The main Serbian Orthodox church in the city center has also been extensively damaged.

Sites linked to the 1984 Olympics have come under fire, too. Both
cupolas have been destroyed atop the former United States Consulate
building, a neo-classical structure on a rise above the city center,
which served as the Olympic museum. Its roof was penetrated by a shell,
and all its windows were shattered.

The hospitals are packed with the wounded, many with amputated limbs
from shrapnel blasts. Doctors report an unusually high incidence of
heart attacks and of psychological distress.

With gasoline unavailable, many of the doctors walk miles to work
through streets where every intersection offers clear sightlines to
snipers in the hills. Along the way, hundreds of cars, buses and trams
lie destroyed, many of them burned-out hulks.

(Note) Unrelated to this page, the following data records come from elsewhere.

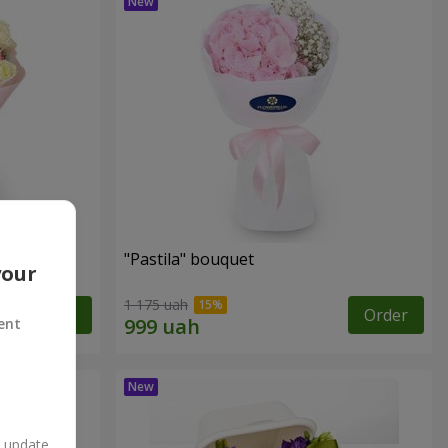
"Pastila" bouquet
your
1 175 uah
Order
Order
ent
n update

A lung specialist who walks back from the Vrazova Health Center every
day spends her nights in a shopping-center storage room in the city’s
old quarter with her husband, a cardiologist.

With them, on mattresses on the floor, are a taxi driver, dentist,
fireman, electrical engineer, waiter and computer scientist, together
with their families — a cross-section of Sarajevo life, pressed
together as they rarely were before the fighting. Amid occasional
tears, there are moments of joy over chess games, crossword puzzles and
surprise meetings with old friends from other parts of town.

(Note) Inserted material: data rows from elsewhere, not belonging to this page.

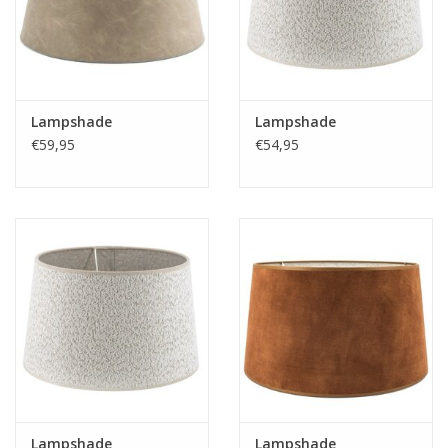
Fake plants
Chests
Lampshade
Lampshade
€59,95
€54,95
Jewelry
accessories
Category 1
Christmas
SALE SALE
Lampshade
Lampshade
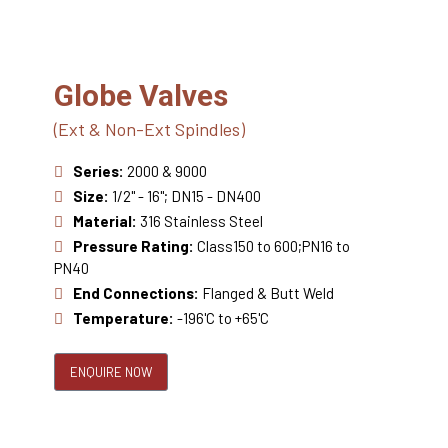
Globe Valves
(Ext & Non-Ext Spindles)
Series:
2000 & 9000
Size:
1/2" - 16"; DN15 - DN400
Material:
316 Stainless Steel
Pressure Rating:
Class150 to 600;PN16 to
PN40
End Connections:
Flanged & Butt Weld
Temperature:
-196'C to +65'C
ENQUIRE NOW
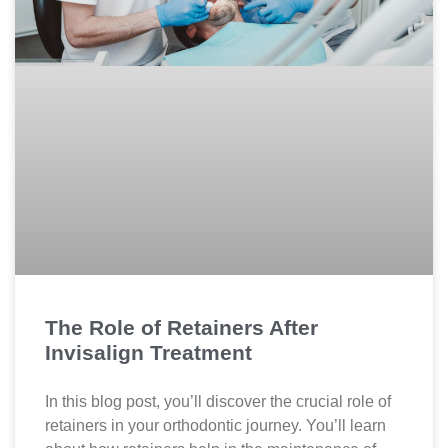
The Role of Retainers After
Invisalign Treatment
In this blog post, you’ll discover the crucial role of
retainers in your orthodontic journey. You’ll learn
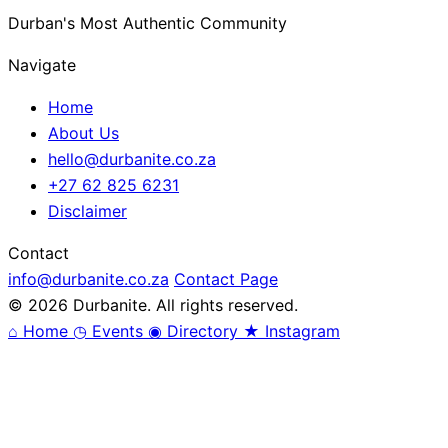
Durban's Most Authentic Community
Navigate
Home
About Us
hello@durbanite.co.za
+27 62 825 6231
Disclaimer
Contact
info@durbanite.co.za
Contact Page
© 2026 Durbanite. All rights reserved.
⌂
Home
◷
Events
◉
Directory
★
Instagram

“You’re alive!” a professor exclaimed to another who appeared in a
shopping arcade on Saturday night, hugging him tightly for a full
minute as both wept.

On a radio broadcast that was frequently drowned out by exploding
shells, an announcer urged people to turn up the volume on the
station’s Bosnian patriotic songs and Beatles music. “We cannot kill
these maniacs with guns,” he said, “so let’s kill them with love and
music.” Escape Mechanisms: Music and Disbelief

In an apartment nearby, with only a candle burning to deny the gunners
a target, the 16-year-old daughter of a Muslim electrical engineer and
his architect wife, Meliha Dzirlo, lingered at a piano into the small
hours playing Beethoven’s “Pathetique” Sonata and a polonaise by Chopin.

Everywhere, when they were not arranging forays for food or water or
exchanging names of those killed or wounded, people appealed for help
from the outside world. After listening to a shortwave-radio account of
the United Nations plans for relief convoys, Asim Hadzic, a 30-year-old
Muslim who is a food-company salesman, shook his head.

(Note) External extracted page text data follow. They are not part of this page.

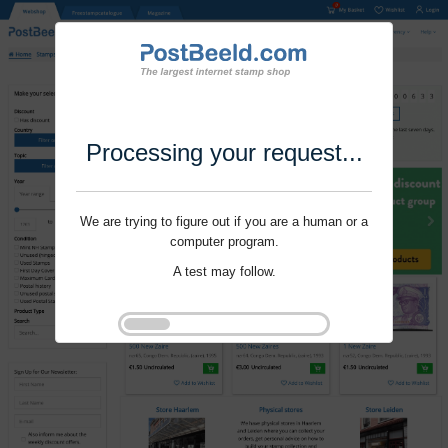
Processing your request...
We are trying to figure out if you are a human or a
computer program.
A test may follow.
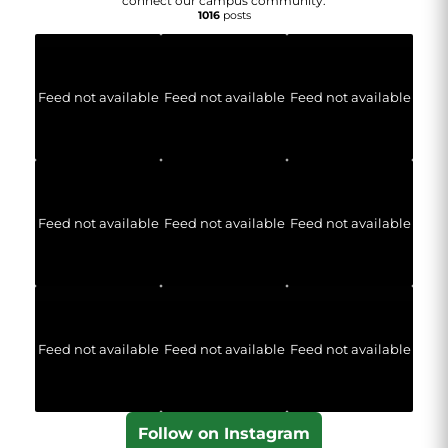
connect our campus community.
1016
posts
Feed not available
Feed not available
Feed not available
Feed not available
Feed not available
Feed not available
Feed not available
Feed not available
Feed not available
Follow on Instagram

“It would be a good start but it isn’t enough,” he said. “We want military intervention.”

The doctor who walks every day to the Vrazova Clinic, a Muslim who,
fearing for her house, asked not to be identified, took a wider view.

“I can’t believe this is all real,” she said, gesturing toward a pile
of rubble from an apartment building. “Here we are on the eve of the
21st century — in Europe, in a beautiful city and a country that
offered people every possibility of a good life. How can such a thing
happen? And how can a so-called civilized world allow it to continue?”